EDIV: SPDR S&P Emerging Markets Dividend ETF
The SPDR S&;P Emerging Markets Dividend Fund (NYSEARCA: EDIV) tracks the S&;P Emerging Markets Dividend Opportunities Index on a yield-weighted basis. The concept behind EDIV is to focus away from market returns or potential capital gains and instead find big dividend payouts from new, potentially undervalued markets. EDIV is an exchange-traded fund (ETF) and is legally structured as an open-ended investment company.
Emerging market economies tend to grow at a much faster pace than developed countries. Businesses in these economies receive huge productivity boosts by incorporating capital and technology from the outside world; there are far fewer new opportunities for developed countries to jump on. This kind of growth can leave room for higher returns or, in the case of EDIV, possibly higher yields as well.
The underlying index is most heavily weighted towards Brazil, Taiwan, Hong Kong and Thailand; each represents between 12% and 19% of total assets. Other major countries include South Africa, Turkey, India, Poland, South Korea and Russia.
Financial stocks make up more than a quarter of all holdings. Fifteen percent of stocks belong to companies in the telecommunications services sector, with basic materials and utilities not far behind. Other sectors in the top 10 are industrials, technology, consumer cyclicals, energy and consumer non-cyclicals.

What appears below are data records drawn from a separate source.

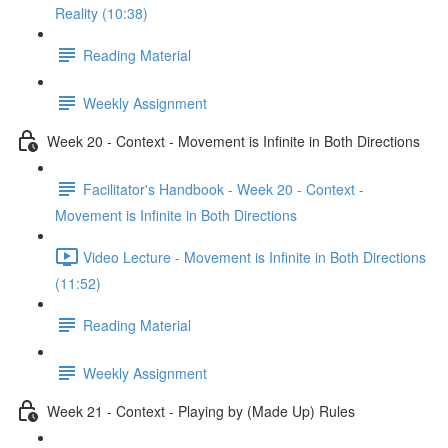
Reality (10:38)
Reading Material
Weekly Assignment
Week 20 - Context - Movement is Infinite in Both Directions
Facilitator's Handbook - Week 20 - Context -
Movement is Infinite in Both Directions
Video Lecture - Movement is Infinite in Both Directions
(11:52)
Reading Material
Weekly Assignment
Week 21 - Context - Playing by (Made Up) Rules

No single holding in the SPDR S&;P Emerging Markets Dividend Fund reaches 4% of total assets. Major positions in the ETF include Advanced Info Service Public Company Limited, SK Telecom Company, PTT Global Chemical Public Company Limited and Vodacom Group, Ltd.
Characteristics
State Street Global Advisors introduced the SPDR Emerging Markets Dividend ETF in February 2011. The fund is managed by Global Equity Beta Solutions and trades on the New York Stock Exchange Arca.
The SPDR S&;P Emerging Markets Dividend Fund is a relatively small ETF. Total assets under management (AUM) is less than $380 million. The fund also lacks substantial trading volume (less than 85,000), which can cause liquidity problems. This difficultly can be seen in bid-ask spreads of up to 0.15%.
The expense ratio for EDIV hovers around 50 basis points (bps), which is neither particularly expensive nor cheap for an ETF. On the yield side, EDIV often shows dividends of above 5%.
Suitability and Recommendations
All investments carry risk. ETFs are equity investments that trade just like stocks; shareholders could potentially lose all of their principal investment. Since EDIV tracks non-U.S. companies, investors are exposed to market risks, currency risks and emerging markets risk. Anyone holding or interested in this fund should monitor the development of major developing nations, such as Brazil, India and Taiwan.
While EDIV shows strong dividend performance, a closer look reveals that those numbers might not reflect strength. The fund historically underperforms when compared to its benchmark, and dropping share prices often create the illusion of dividend appreciation. It would be more accurate to say that dividends are only increasing relative to a falling share price.
EDIV is a little more volatile than the broader stock market. It carries a trailing three-year beta of 1.12 and a standard deviation above 15. The fund's alpha rating is a lagging -7.69, further emphasizing its struggle to keep up with the benchmark. EDIV also carries negative Sharpe and Sortino ratios.
The investment strategy for EDIV appears solid and, if it worked, could play well as a core holding in a long-term portfolio. Large-scale dividend reinvestment in a growing economy sounds like the perfect formula for sustained value. However, until such time as the fund's focus on yield over returns pays off, investors would probably be best limiting exposure to only a small satellite. This position could be increased if performance turns around.